The communal laundry view may be the most photographed Taxco postcard, next to the Santa Prisca

Water has always been a problem and remains so today, you will see drinking water being carried all over town, in pick-up trucks today.

Looking east on Callejon de los Arcos alongside the Santa Prisca. We are about to enter the old newspaper stand that is still there today!

Looking east through a window towards the Veracruz, off in the distance is the Capilla at the Hotel Mision property

Callejon de los Arcos and the Passaje del Toril, at left, with wide, long stairs to accommodate a donkey's decent. We are standing above Los Arcos. Ojeda is on the hillside.
(All Photographs and Texts, above, by anonymous ©2002 Pernel S. Thyseldew at DigThatCrazyFarOutPlanetMan)
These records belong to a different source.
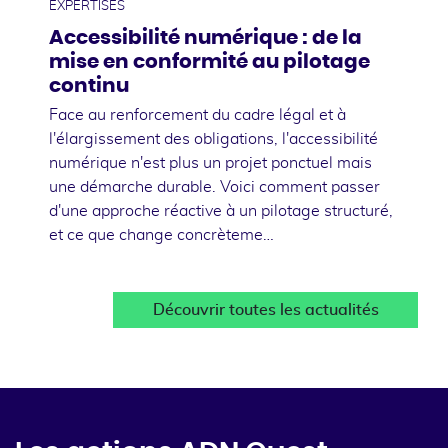
EXPERTISES
Accessibilité numérique : de la
mise en conformité au pilotage
continu
Face au renforcement du cadre légal et à
l'élargissement des obligations, l'accessibilité
numérique n'est plus un projet ponctuel mais
une démarche durable. Voici comment passer
d'une approche réactive à un pilotage structuré,
et ce que change concrèteme…
Découvrir toutes les actualités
When Oscar Berninghaus succumbed to the effects of a crippling heart attack on April 27, 1952, a certain period of Southwestern Art effectively ended with him. One of the leading figures of the Taos Society of Artists and an artist whose success was hard-won, his passing represented the beginning of the end for the original painters of Taos and New Mexico. At 77, he was one of the elder statesmen of the New Mexico art community, whose body of work, in the words of artist Rebecca James, was "a magnificent document of the Southwest, painted as no one else has put down in this country. It is suffused with tenderness, is straight and tough as a pine tree, strong as a verb."